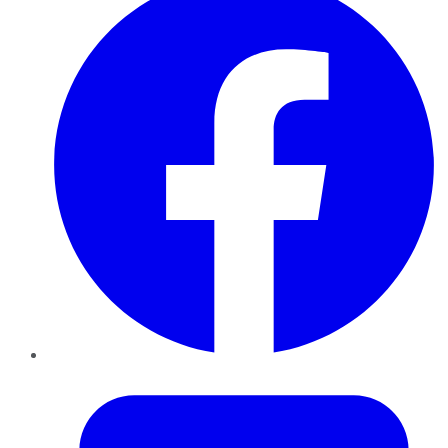
Twitter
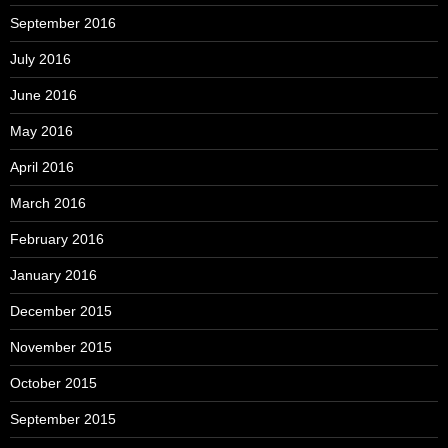
September 2016
July 2016
June 2016
May 2016
April 2016
March 2016
February 2016
January 2016
December 2015
November 2015
October 2015
September 2015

WHAT YOU ARE ASKED TO DO: Leave every picture out. Retype the remaining data exactly.

WRITTEN ANSWER:
Twitter
September 2016
July 2016
June 2016
May 2016
April 2016
March 2016
February 2016
January 2016
December 2015
November 2015
October 2015
September 2015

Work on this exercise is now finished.